Formalizado o acordo, a ré se comprometeu a anotar a CTPS e devolvê-la à autora em 10 dias. Isso em 27 de julho de 2004 (fl. 16). No mesmo ato a ré tinha ciência que eventual descumprimento dessa obrigação importaria multa diária de R$ 50,00.

No dia 17 de agosto, a autora trouxe a informação de que a ré não havia cumprido a obrigação e formulou requerimento para que fosse citada (fl. 37). Mesmo diante dos termos do acordo, que já havia fixado o termo ad quem para o adimplemento, o Juízo abriu vista à ré para manifestação sobre o requerido (fl. 37).

Nova omissão da ré (fl. 42), que provocou o requerimento de expedição de mandado de busca e apreensão (fl. 43). A essa altura já havia se passado mais de 50 dias do prazo assinado no acordo para a entrega da CTPS que só veio aos autos em 29/09/2004 (fl. 46), fato do qual a autora teve ciência apenas em 14/10/2004 (fl. 56).

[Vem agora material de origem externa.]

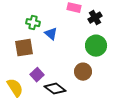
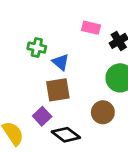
brown square: (24, 48) -> (58, 90), moved

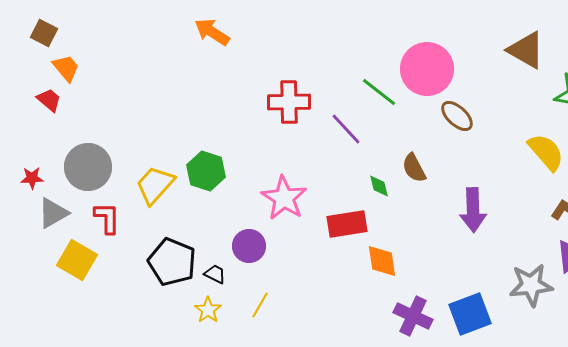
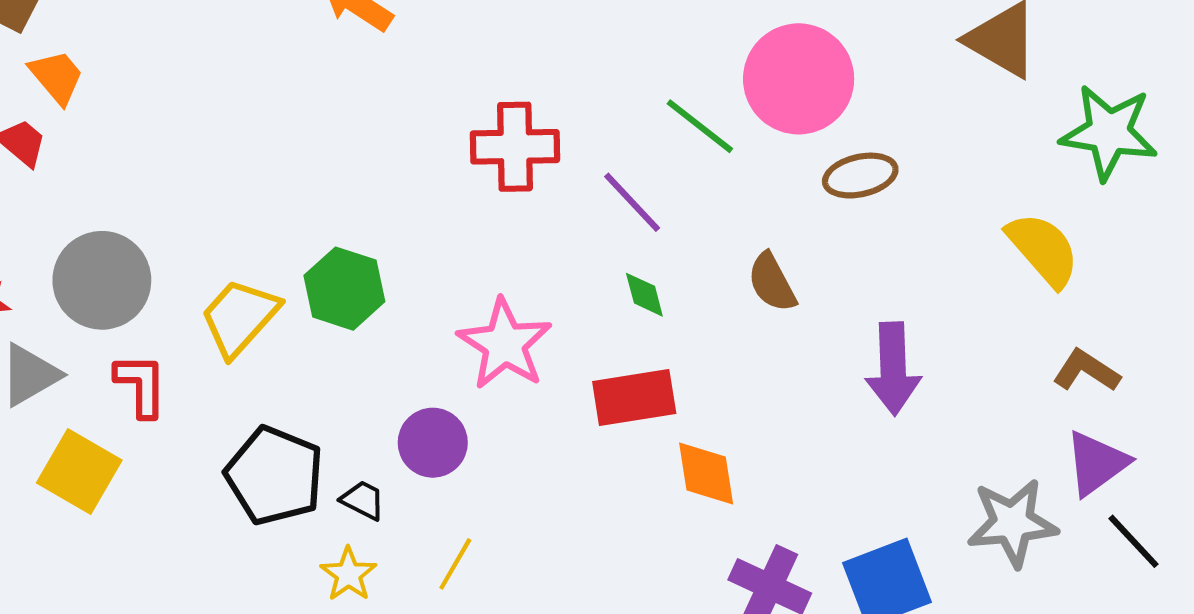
brown ellipse: (457, 116) -> (860, 176), turned -56
green diamond: (379, 186) -> (644, 295), moved

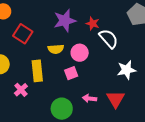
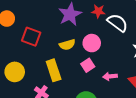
pink arrow: (89, 98) -> (110, 76), moved

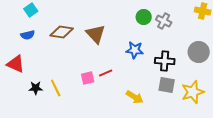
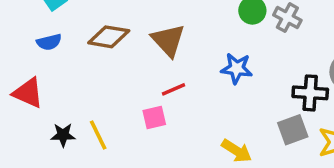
black cross: (165, 61) -> (310, 93), moved
red line: (106, 73) -> (174, 89), moved
gray square: (167, 85) -> (293, 130), turned -30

Diante de injustificada omissão, a autora requereu, e foi acolhida, a execução da multa em face do manifesto atraso da ré (fls. 57 e 59). Citada para o pagamento, a ré recusou-se a cumprir a obrigação, a pretexto de tê-la satisfeito a tempo e modo (fl. 63). Após a manifestação da autora sobre essas alegações, o Juízo da execução limitou a cominação a uma remuneração mensal da autora (fl. 77).

Os fatos que deram origem ao presente recurso são graves e denotam a displicência habitual dos empregadores com os registros do empregados. Apesar de, à primeira vista parecer irregularidade sem muita importância, a CTPS é documento essencial ao trabalhador. É requisito formal para o exercício de qualquer profissão (CLT, art. 13), sendo imprescindível para admissão ao emprego (CLT, art. 29, caput). As anotações não geram efeitos limitados às partes, senão também perante o órgão previdenciário, seja para comprovação de tempo de serviço (CLT, art. 40, II), seja para consignação de acidentes de trabalho (CLT, art. 30).

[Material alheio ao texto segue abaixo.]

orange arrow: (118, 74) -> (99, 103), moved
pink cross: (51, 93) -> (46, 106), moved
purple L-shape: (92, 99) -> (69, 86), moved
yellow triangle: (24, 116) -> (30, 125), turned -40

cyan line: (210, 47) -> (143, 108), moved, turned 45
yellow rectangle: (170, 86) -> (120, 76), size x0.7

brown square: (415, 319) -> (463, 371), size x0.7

A importância é tal que anotações falsas importam crime de falsidade (CLT, art. 49) e a omissão das anotações (CLT, art. 47) ou extravio da carteira (CLT, art. 52), multas administrativas. Tamanha preocupação do legislador em evitar a omissão ou incorreção de dados da vida funcional do empregado, ou, ainda, que fosse privado da posse do documento, fica evidenciada pela previsão pormenorizada de cominações conforme a irregularidade cometida.

Nesse contexto, não é razoável a postura da empresa que, tendo assentido, como é da essência do ato, com os termos do acordo, tenha negligenciado uma das principais obrigações: anotação e entrega da CTPS. E no caso do autos, ainda, submetido a prazo substancialmente superior (10 dias) ao fixado pela CLT nas hipóteses de admissão (48 horas, art. 29, caput, da CLT).

A contumácia da ré mais se agrava quando se constata que, além do descumprimento da obrigação imposta a todo e qualquer empregador, fez pouco da obrigação assumida em Juízo. A redução da multa diária de R$ 50,00, da qual a ré tinha ciência desde que entabulou o acordo, desconsiderou todos os esforços da moderna teoria processual e construções jurisprudenciais acerca da previsão de meios aptos a implementar a efetividade da tutela jurisdicional.

As astreintes, criadas pela jurisprudência francesa, são exemplo dessa nova realidade e importam multa crescente destinada a vencer qualquer intenção recalcitrante do devedor, sem qualquer limitação, ainda que possa gerar exagero no algarismo.

O valor fixado no acordo é razoável (R$ 50,00) e, eventual limitação à cifra de uma remuneração mensal da autora, desconsidera a importância do documento ao empregado e postura da ré em Juízo. Autorizo, outrossim, a compensação do valor já recolhido (fl. 89).

Ante o exposto, dou provimento ao agravo para assegurar a multa diária de R$ 50,00 a partir do inadimplemento da obrigação de fazer (fl. 16), compensando-se o valor recolhido à folha 89.

Custas pela ré sobre o valor da condenação de R$ 2.500,00, no importe de R$ 50,00.